Dataset entries:
════════════════
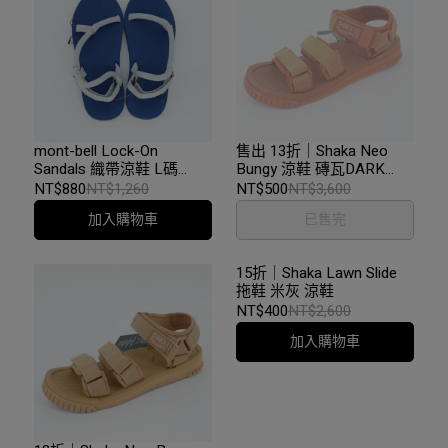
mont-bell Lock-On
售出 13折｜Shaka Neo
Sandals 織帶涼鞋 L碼
Bungy 涼鞋 磚瓦DARK
=26.5~27.5 CM 海軍藍 x 淺
TERRACOTTA
NT$880
NT$1,260
NT$500
NT$3,600
灰色
加入購物車
已售完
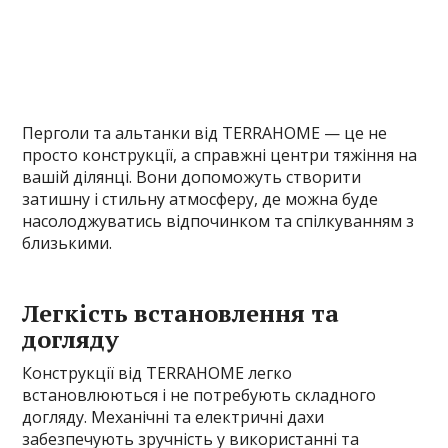
Перголи та альтанки від TERRAHOME — це не
просто конструкції, а справжні центри тяжіння на
вашій ділянці. Вони допоможуть створити
затишну і стильну атмосферу, де можна буде
насолоджуватись відпочинком та спілкуванням з
близькими.
Легкість встановлення та
догляду
Конструкції від TERRAHOME легко
встановлюються і не потребують складного
догляду. Механічні та електричні дахи
забезпечують зручність у використанні та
════════════════
Every entry above needs to be copied exactly, apart from its pictures.

● **RESULT BELOW**:
mont-bell Lock-On
售出 13折｜Shaka Neo
Sandals 織帶涼鞋 L碼
Bungy 涼鞋 磚瓦DARK
=26.5~27.5 CM 海軍藍 x 淺
TERRACOTTA
NT$880
NT$1,260
NT$500
NT$3,600
灰色
加入購物車
已售完
Перголи та альтанки від TERRAHOME — це не
просто конструкції, а справжні центри тяжіння на
вашій ділянці. Вони допоможуть створити
затишну і стильну атмосферу, де можна буде
насолоджуватись відпочинком та спілкуванням з
близькими.
Легкість встановлення та
догляду
Конструкції від TERRAHOME легко
встановлюються і не потребують складного
догляду. Механічні та електричні дахи
забезпечують зручність у використанні та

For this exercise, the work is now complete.